Liberation Day

St Andrew's Cathedral. Copyright@2013 Catherine Rodgers Giussani
My family and I spent the last four days in Scotland.  I traded electronic devices for iconic vices:  butter shortbread, aged single malt whisky, dark beer on tap, haggis, neeps and tatties.

When we got off the train at Leuchars I expected to come across a fully operational Presbyterian mecca, and straight away we did and went in for a cup of tea and like old parishioners fought for the best baked goods and chatted with the locals.  The roots of my roots were taking quickly.  We walked through the university where at the shore of the North Sea I expected to find an enormous Catholic cathedral and stumbled on to this...

I was so happy to see ruins which to me were more hallowed ground than any church.  It is a symbol of independence and self-governance.

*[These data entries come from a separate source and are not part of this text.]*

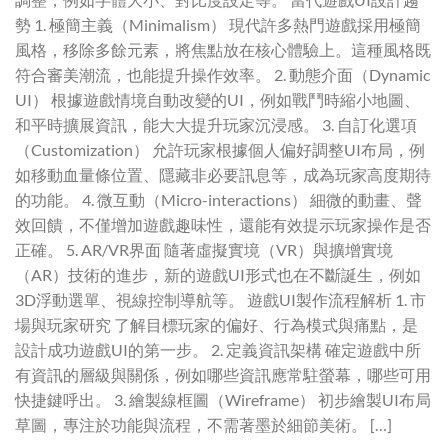
勢 1. 極簡主義（Minimalism） 現代許多熱門遊戲採用極簡
風格，移除多餘元素，將焦點放在核心體驗上。這種風格既
符合審美潮流，也能提升操作效率。 2. 動態介面（Dynamic
UI） 根據遊戲情境自動改變的UI，例如戰鬥時縮小地圖、
和平時擴展資訊，能大大提升玩家沉浸感。 3. 自訂化選項
（Customization） 允許玩家根據個人偏好調整UI布局，例
如移動血量條位置、隱藏非必要訊息等，成為玩家高度期待
的功能。 4. 微互動（Micro-interactions） 細微的動畫、聲
效回饋，不僅增加遊戲趣味性，還能有效提示玩家操作是否
正確。 5. AR/VR界面 隨著虛擬實境（VR）與擴增實境
（AR）技術的進步，新的遊戲UI形式也在不斷誕生，例如
3D浮動選單、視線控制導航等。 遊戲UI製作流程解析 1. 市
場與玩家研究 了解目標玩家的偏好、行為模式與痛點，是
設計成功遊戲UI的第一步。 2. 定義資訊架構 確定遊戲中所
有資訊的層級與關係，例如哪些資訊應常駐螢幕，哪些可用
快捷鍵呼出。 3. 繪製線框圖（Wireframe） 初步繪製UI布局
草圖，專注於功能與流程，不需著墨於細節美術。 […]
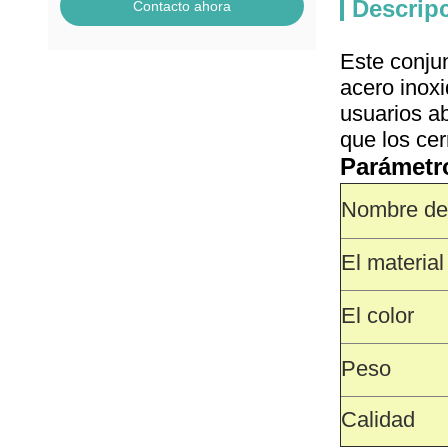
Descrip
Contacto ahora
Este conjun
acero inoxi
usuarios ab
que los cer
Parámetr
Nombre del
El material
El color
Peso
Calidad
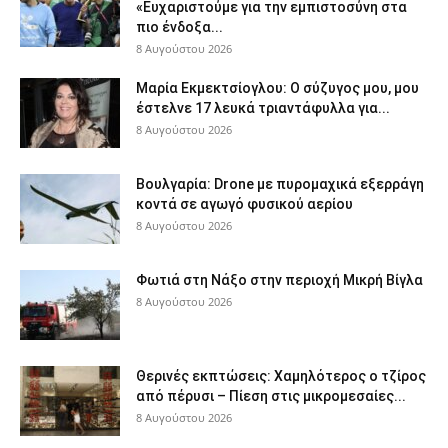
«Ευχαριστούμε για την εμπιστοσύνη στα
πιο ένδοξα...
8 Αυγούστου 2026
Μαρία Εκμεκτσίογλου: O σύζυγος μου, μου
έστελνε 17 λευκά τριαντάφυλλα για...
8 Αυγούστου 2026
Βουλγαρία: Drone με πυρομαχικά εξερράγη
κοντά σε αγωγό φυσικού αερίου
8 Αυγούστου 2026
Φωτιά στη Νάξο στην περιοχή Μικρή Βίγλα
8 Αυγούστου 2026
Θερινές εκπτώσεις: Χαμηλότερος ο τζίρος
από πέρυσι – Πίεση στις μικρομεσαίες...
8 Αυγούστου 2026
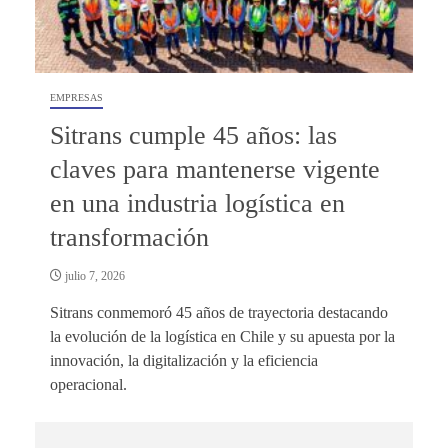
EMPRESAS
Sitrans cumple 45 años: las
claves para mantenerse vigente
en una industria logística en
transformación
julio 7, 2026
Sitrans conmemoró 45 años de trayectoria destacando
la evolución de la logística en Chile y su apuesta por la
innovación, la digitalización y la eficiencia
operacional.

It is not the historic value of the place that appeals to me so much but more why it was destroyed.  The townspeople saved themselves through their reactionary rage.  

Inspired by radical revered John Knox, the townspeople dismantled the church in the 16th century after finding out that the Bishop had squandered church funds on lavish parties, without inviting them, and fathered 20 illegitimate children.  The town took back the brick and limber of the cathedral when it could no longer serve them.  Where, when, why, who, and how exactly the re-building took place isn't as important as to the fact that they actually took the matter into their own hands, quite literally. 

Loving the modern era and all its means of communication, I gained appreciation for the 16th century. Why is it today we are more concerned with tips about technology than how to take back a town?